## [Work instructions]
All lines from the entries below that contain the string "License" should be copied out.

Items listed in a dataset
*** Block opens ***

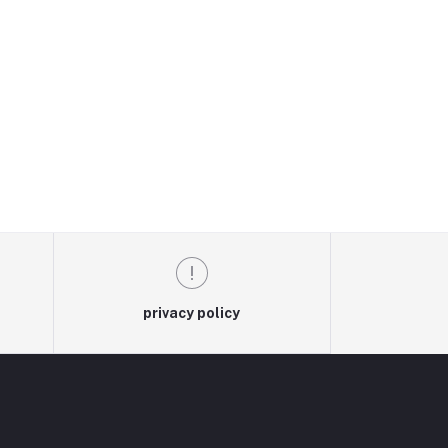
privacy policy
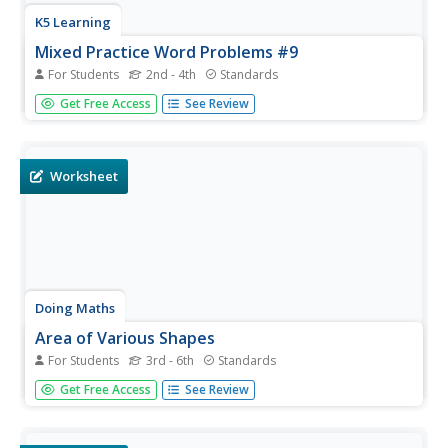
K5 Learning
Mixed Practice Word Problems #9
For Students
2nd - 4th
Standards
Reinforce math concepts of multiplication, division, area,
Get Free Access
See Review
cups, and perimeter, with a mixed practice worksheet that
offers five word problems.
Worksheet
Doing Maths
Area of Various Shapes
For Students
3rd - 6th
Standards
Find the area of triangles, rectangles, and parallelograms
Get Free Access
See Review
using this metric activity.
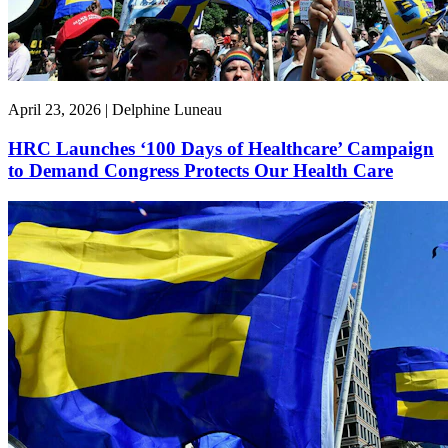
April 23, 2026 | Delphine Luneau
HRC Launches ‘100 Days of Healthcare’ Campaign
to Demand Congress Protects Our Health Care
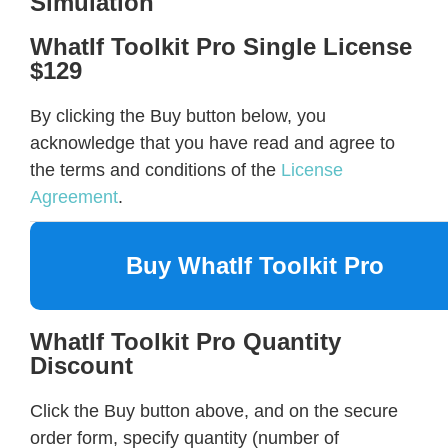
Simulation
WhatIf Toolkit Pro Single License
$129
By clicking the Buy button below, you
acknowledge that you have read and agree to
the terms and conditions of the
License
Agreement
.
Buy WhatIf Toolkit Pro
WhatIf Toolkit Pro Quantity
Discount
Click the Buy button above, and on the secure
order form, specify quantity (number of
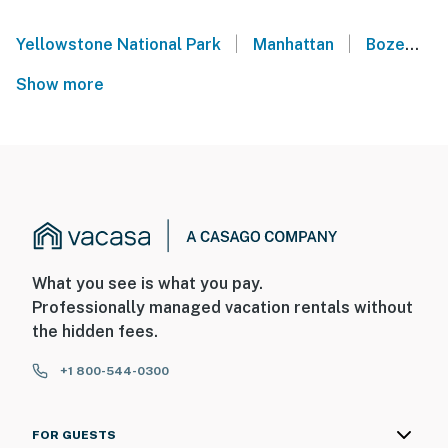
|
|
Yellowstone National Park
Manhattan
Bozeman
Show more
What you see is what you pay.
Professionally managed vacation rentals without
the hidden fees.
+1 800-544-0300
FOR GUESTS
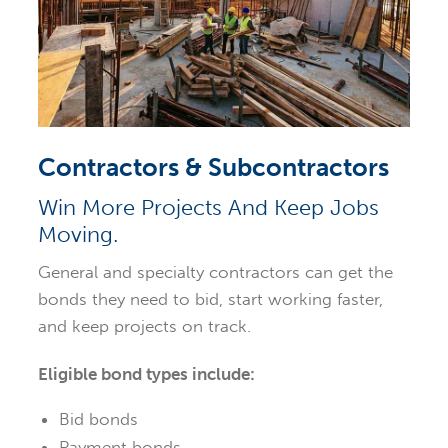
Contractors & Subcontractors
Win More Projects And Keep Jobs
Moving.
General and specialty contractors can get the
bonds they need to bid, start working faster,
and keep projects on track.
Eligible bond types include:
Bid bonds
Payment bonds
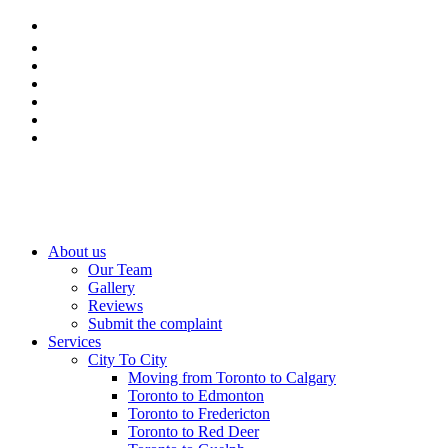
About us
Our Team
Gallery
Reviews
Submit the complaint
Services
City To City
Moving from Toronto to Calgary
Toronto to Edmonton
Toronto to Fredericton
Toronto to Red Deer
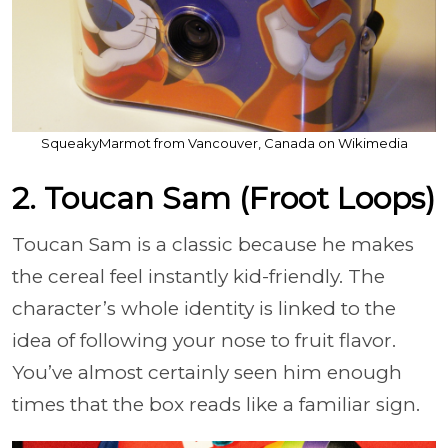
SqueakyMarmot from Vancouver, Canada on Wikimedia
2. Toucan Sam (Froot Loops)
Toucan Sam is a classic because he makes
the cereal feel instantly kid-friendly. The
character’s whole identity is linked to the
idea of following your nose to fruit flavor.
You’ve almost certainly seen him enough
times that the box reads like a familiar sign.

*** Block closes ***
*** Block opens ***

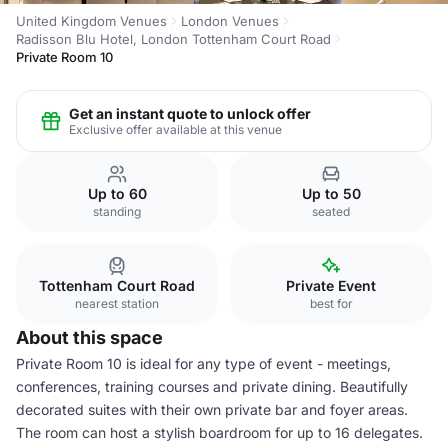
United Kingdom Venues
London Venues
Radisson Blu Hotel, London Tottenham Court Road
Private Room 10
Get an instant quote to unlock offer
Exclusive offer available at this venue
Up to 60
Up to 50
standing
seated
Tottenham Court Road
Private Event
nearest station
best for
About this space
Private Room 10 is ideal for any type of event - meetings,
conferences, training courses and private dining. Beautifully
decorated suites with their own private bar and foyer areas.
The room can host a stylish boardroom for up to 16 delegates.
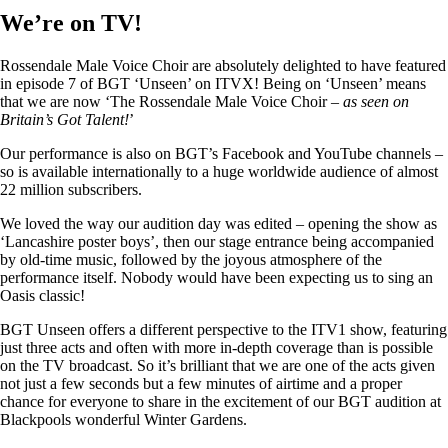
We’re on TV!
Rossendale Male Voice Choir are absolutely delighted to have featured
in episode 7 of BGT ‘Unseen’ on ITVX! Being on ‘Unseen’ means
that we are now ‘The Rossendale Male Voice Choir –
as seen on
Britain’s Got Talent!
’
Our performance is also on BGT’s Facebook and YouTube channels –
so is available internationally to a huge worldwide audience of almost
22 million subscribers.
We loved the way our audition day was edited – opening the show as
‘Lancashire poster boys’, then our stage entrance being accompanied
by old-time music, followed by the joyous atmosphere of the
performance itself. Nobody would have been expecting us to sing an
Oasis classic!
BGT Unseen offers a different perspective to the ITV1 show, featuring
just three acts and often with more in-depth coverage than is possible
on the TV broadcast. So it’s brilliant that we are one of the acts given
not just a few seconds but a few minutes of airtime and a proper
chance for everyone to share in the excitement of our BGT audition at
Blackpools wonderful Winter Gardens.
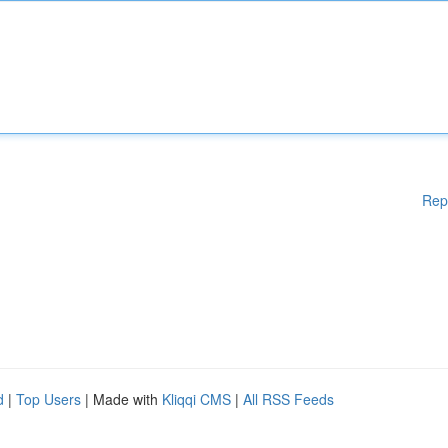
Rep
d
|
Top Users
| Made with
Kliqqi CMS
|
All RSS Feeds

*** Block closes ***

## [Exercise solution]
WhatIf Toolkit Pro Single License
License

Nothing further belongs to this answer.